Il procuratore della Repubblica napoletano, con nota del 19.3.2003, decretava la restituzione degli atti "alla cancelleria di provenienza per gli adempimenti amministrativi di sua competenza, non risultando alcuna esecuzione di cui debba occuparsi l'ufficio del pubblico ministero".
Il tribunale del riesame, di ufficio, con provvedimento del 25.3.2003 (qualificato "come ordinanza relativa alla esecuzione dell'ordinanza" pregressa), disponeva nuovamente la restituzione degli atti alla procura della Repubblica sul presupposto che non è configuratole un conflitto di competenza tra pubblico ministero e giudice. In data 15.4.2003 il procuratore della Repubblica proponeva incidente di esecuzione;
e il tribunale, previa trattazione camerale nel contraddittorio delle parti, con ordinanza del 19.6.2003, dichiarava la competenza funzionale del procuratore della Repubblica di Napoli per l'esecuzione dell'ordinanza di dissequestro in favore della predetta Di ME, disponendo ancora la trasmissione degli atti allo stesso ufficio del pubblico ministero, "competente per l'esecuzione della presente ordinanza, per l'ulteriore corso".

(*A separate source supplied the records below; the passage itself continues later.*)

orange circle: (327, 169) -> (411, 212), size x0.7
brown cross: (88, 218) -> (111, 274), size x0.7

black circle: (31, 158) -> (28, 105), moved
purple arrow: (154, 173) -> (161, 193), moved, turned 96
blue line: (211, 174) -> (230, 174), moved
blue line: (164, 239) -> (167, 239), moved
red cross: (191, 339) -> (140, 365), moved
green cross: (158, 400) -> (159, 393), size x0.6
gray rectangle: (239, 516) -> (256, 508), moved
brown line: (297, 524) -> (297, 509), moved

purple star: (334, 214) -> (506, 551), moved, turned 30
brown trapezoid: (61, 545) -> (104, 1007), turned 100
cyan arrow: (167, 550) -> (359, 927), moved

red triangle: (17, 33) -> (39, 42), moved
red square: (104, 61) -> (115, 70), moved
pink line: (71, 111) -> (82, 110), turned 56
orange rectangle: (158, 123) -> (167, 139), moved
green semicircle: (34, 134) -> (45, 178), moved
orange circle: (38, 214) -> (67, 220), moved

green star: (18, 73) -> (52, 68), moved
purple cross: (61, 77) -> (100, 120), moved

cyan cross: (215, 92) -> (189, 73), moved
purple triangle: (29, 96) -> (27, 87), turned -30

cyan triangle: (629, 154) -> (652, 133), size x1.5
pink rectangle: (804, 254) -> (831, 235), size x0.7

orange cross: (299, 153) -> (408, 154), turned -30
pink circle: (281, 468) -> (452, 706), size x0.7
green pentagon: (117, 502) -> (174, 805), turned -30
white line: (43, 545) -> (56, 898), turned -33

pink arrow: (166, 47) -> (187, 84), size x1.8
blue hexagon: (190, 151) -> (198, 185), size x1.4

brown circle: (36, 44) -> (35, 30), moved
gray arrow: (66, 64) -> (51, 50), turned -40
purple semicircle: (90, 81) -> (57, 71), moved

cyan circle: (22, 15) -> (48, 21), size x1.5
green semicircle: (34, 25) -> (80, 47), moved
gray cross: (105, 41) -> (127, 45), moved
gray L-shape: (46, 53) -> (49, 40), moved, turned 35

Ribadito che non è configurabile un conflitto di competenza tra pubblico ministero e il giudice, il tribunale osservava, richiamando un pronuncia di questa corte, che l'organo deputato alla esecuzione del provvedimento di dissequestro disposto dal giudice è il pubblico ministero, in base alla disposizione generale dettata dall'art. 655, comma 1, c.p.p.. 2 - Il procuratore della Repubblica ha presentato ricorso per cassazione per violazione di legge e abnormità dell'ordinanza. Con una motivazione molto diffusa critica la inusuale prassi applicativa del tribunale napoletano, che sembra derivare storicamente da una impropria generalizzazione dell'obbligo previsto dall'art. 92 disp. att. c.p.p. di trasmettere gli atti al pubblico ministero per l'esecuzione delle misure cautelari disposte dal giudice, e che trasferisce sugli organi ausiliari del p.m. incombenze amministrative strumentali all'esecuzione della cessazione delle misure cautelari reali che invece spettano per legge alla cancelleria del giudice (formazione e/o trasmissione delle copie autentiche del provvedimento giurisdizionale da eseguire alla polizia giudiziaria). In estrema sintesi denuncia contraddizione tra il dispositivo e lo stesso oggetto della procedura (che non riguardava un conflitto di competenza), nonché violazione o falsa applicazione dell'art. 73 dell'ordinamento giudiziario (R.D. 30.1.1941 n. 12), degli artt. 92 e 98 disp, att. c.p.p., degli artt. 306 e 665 c.p.p., degli artt. 655 c.p.p., 29 reg. es. c.p.p., art. 150 DPR 115/2002, artt. 28 ss.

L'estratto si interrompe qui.